La consommation en 2020 : des changements contraints ?
Pour la dixième édition de la conférence ialys, la Technopole Quimper-Cornouaille a accueilli le sociologue Vincent Chabault, qui a publié « Eloge du magasin » et Pascale Hébel, directrice du pôle consommation et entreprise du CREDOC. Ils ont analysé les effets du confinement, sur la distribution alimentaire, au regard des évolutions majeures de la consommation : au-delà des changements contraints, quelles sont les tendances fortes révélées et quels seront alors la place et les formats des commerces alimentaires demain ? Les témoignages de la table-ronde qui a suivi, ont élargi la thématique aux enseignements que les entreprises de l’alimentaire peuvent tirer du confinement. Car toutes ont été malmenées, certains débouchés telles la restauration hors domicile ou l’export ayant été interrompus. Ont témoigné Malo Bouessel du Bourg, pour Produit en Bretagne, Christophe Paumard directeur de supermarché, Sébastien Floc’h, de la SILL Entreprises et Pierre Weill, pour Bleu-Blanc Cœur.
Les révolutions de l’alimentaire
Aujourd’hui, la grande distribution pèse toujours 65% dans l’alimentaire. La première révolution du commerce qu’a été son développement en périphérie, a accompagné, selon Pascale Hébel, les changements de nos modes de vie et l’hyper-consommation. L’éloignement des centres-villes a généré le même éloignement du consommateur vis-à-vis de la production. Et, si le confinement a favorisé un retour à la proximité, il était déjà en hausse en 2017, d’après les études du CREDOC. L’impact sur l’ensemble de la grande distribution, est plus marqué encore dans les hypermarchés, qui restent en baisse, malgré une reprise post-confinement.

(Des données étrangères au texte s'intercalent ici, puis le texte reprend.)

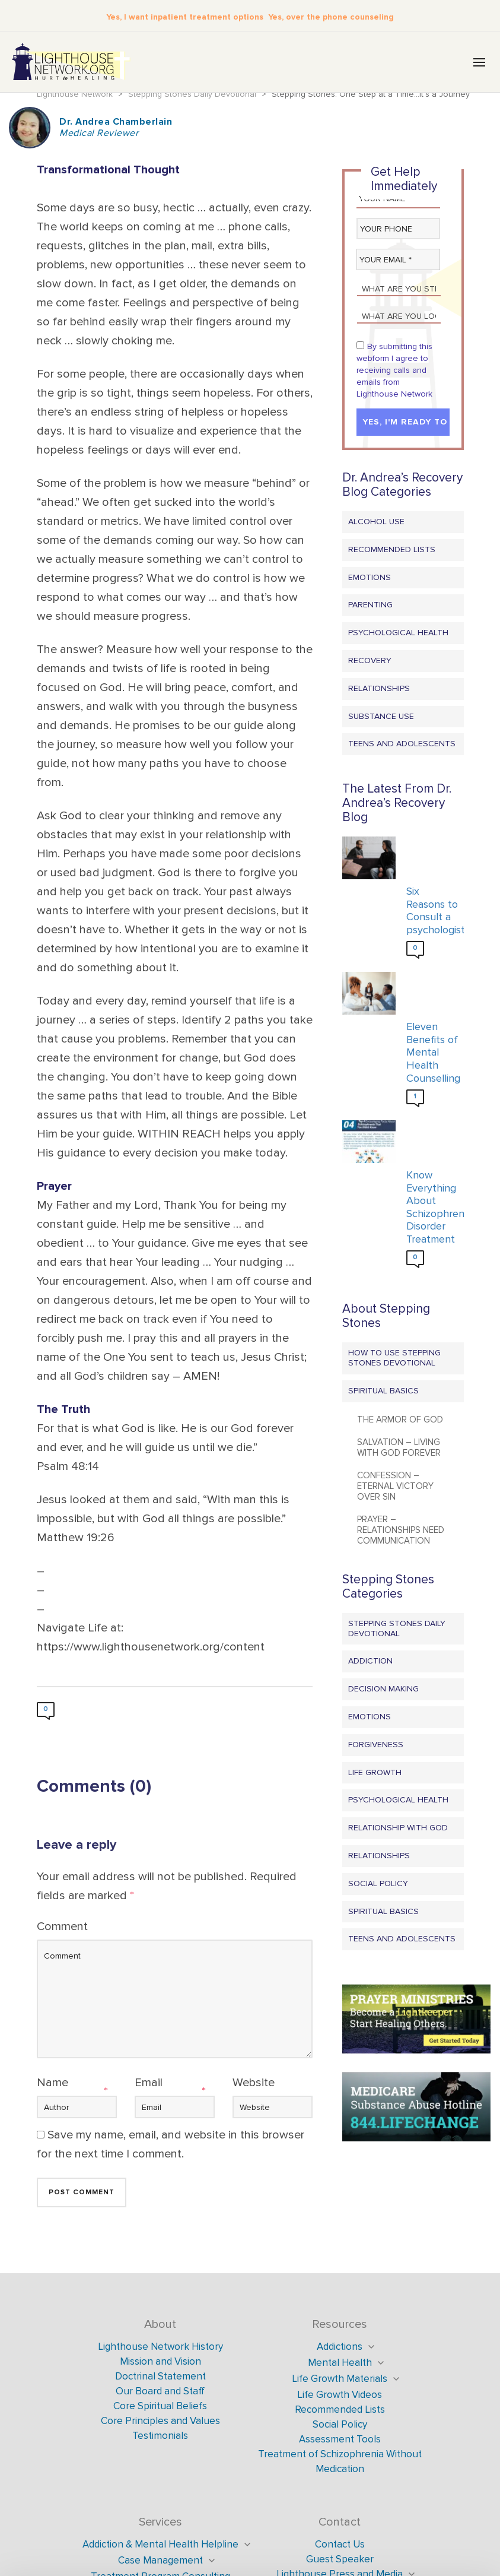 Image resolution: width=500 pixels, height=2576 pixels. I want to click on Stepping Stones Daily Devotional, so click(396, 1630).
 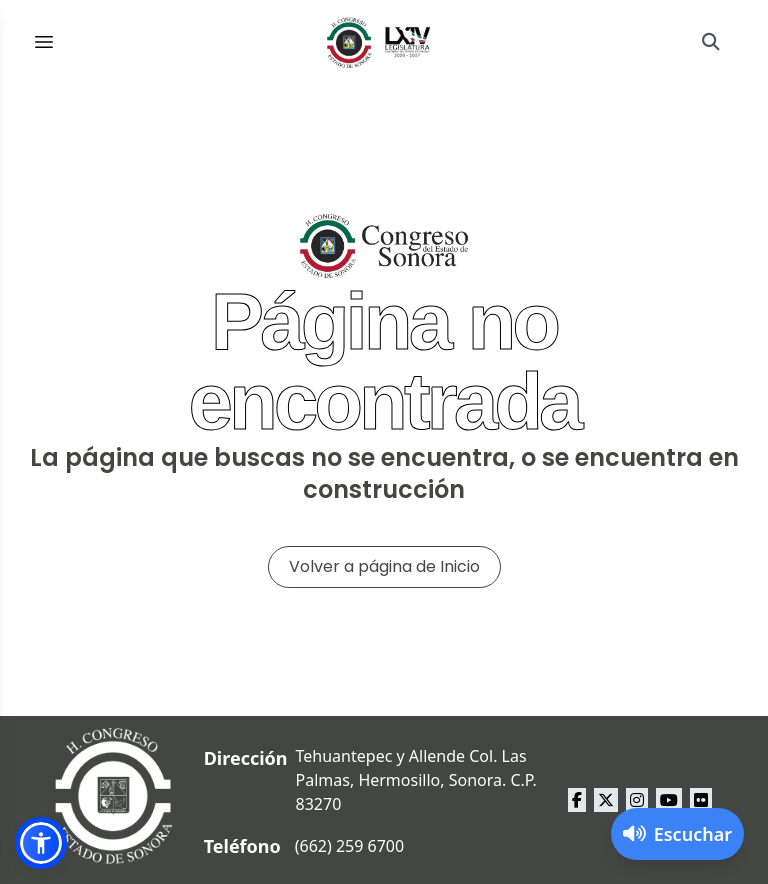 What do you see at coordinates (701, 800) in the screenshot?
I see `[flickr Congreso del Estado de Sonora]` at bounding box center [701, 800]. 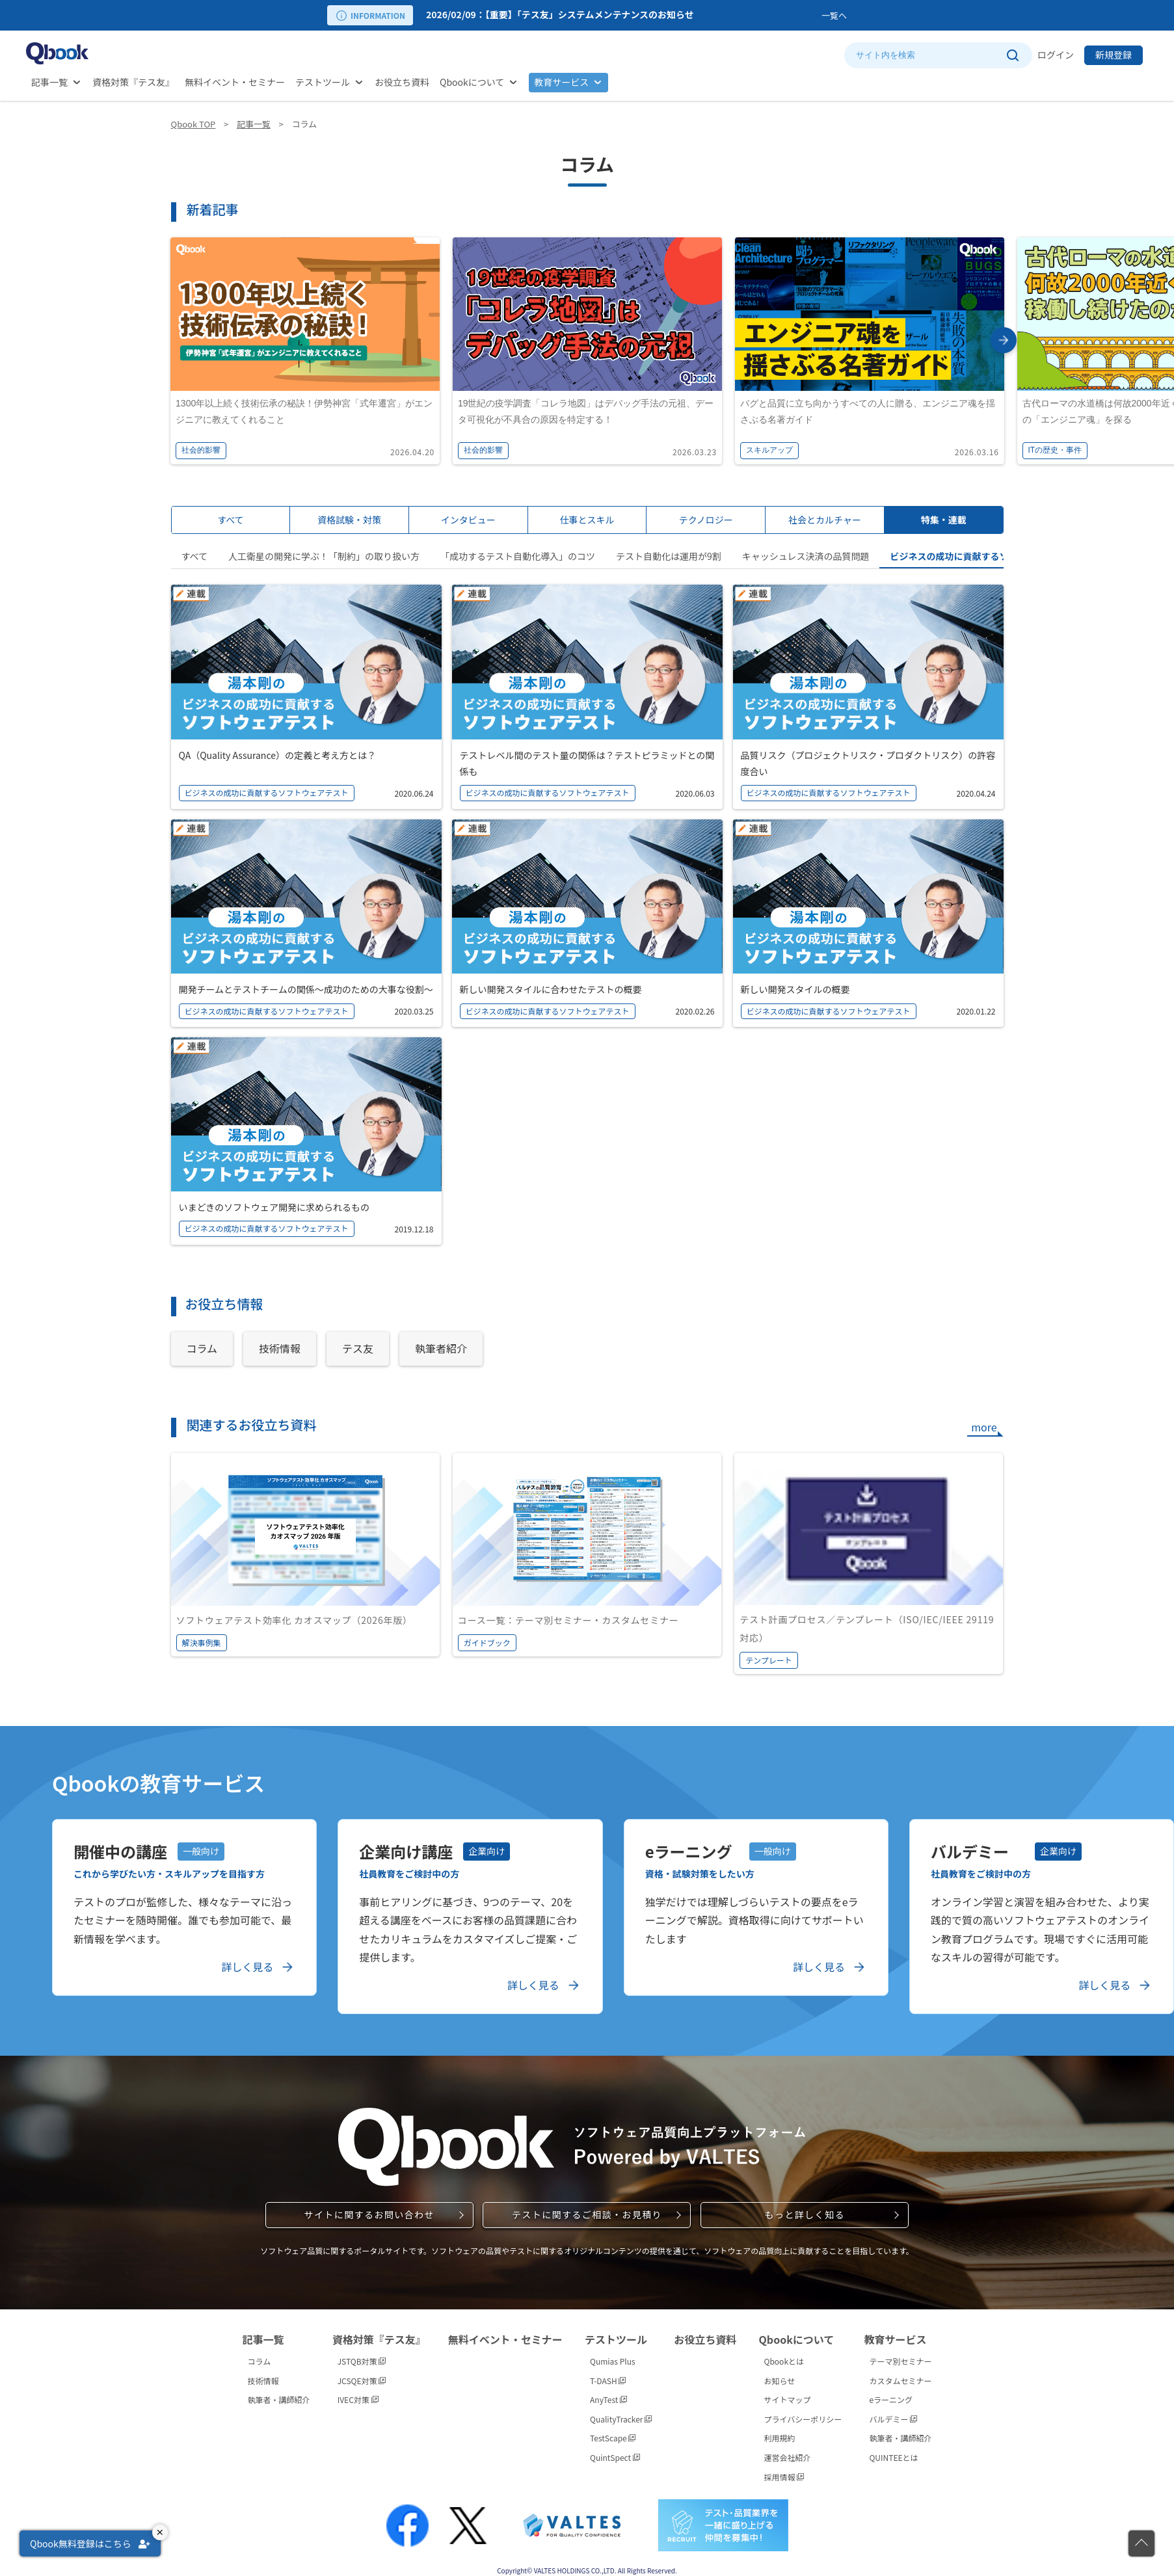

Les raisons évoquées sont, en partie structurelles, liées au vieillissement de la population et à la baisse de la natalité qui diminue le besoin de grands magasins. De plus, selon Vincent Chabault, son positionnement moyenne gamme a été un handicap, face à l’émergence de l’offre en discount, d’une part, avec, à l’opposé, le haut de gamme. Cette « théorie du sablier » qui considère que la moyenne gamme ne peut exister durablement, est contestée par Pierre Weill, qui, avec Bleu-Blanc-Coeur, défend une alimentation de qualité accessible à tous et qui ne soit pas bas de gamme.
Le lien social, un enjeu également public
Lors du premier confinement, les consommateurs ont recherché, dans les magasins, une proximité géographique, mais aussi du lien social, selon Vincent Chabault. Car les commerces sont des lieux de vie, avec une relation humaine, qui permet d’échapper à la solitude. Il alerte la grande distribution sur les risques à automatiser les caisses, sans prévoir, en parallèle, plus de personnel dans les rayons. Et interroge son modèle qui compresse la masse salariale, avec des entrepôts connectés, qui ne satisferont ni le besoin de socialisation, ni la revalorisation des postes. Aux Pays-Bas, un supermarché a ouvert des caisses lentes, pour rendre à nouveau visible cette proximité sociale ! Selon Pascale Hébel, cette attente ne peut que favoriser les « petits » commerces, même si la grande distribution recrée des formes de vente socialisée, avec les bouchers, par exemple. Car le « petit » commerce dépasse la seule fonction d’achat et s’éloigne de la corvée, à l’image des marchés où l’on accepte d’être dans une file d’attente.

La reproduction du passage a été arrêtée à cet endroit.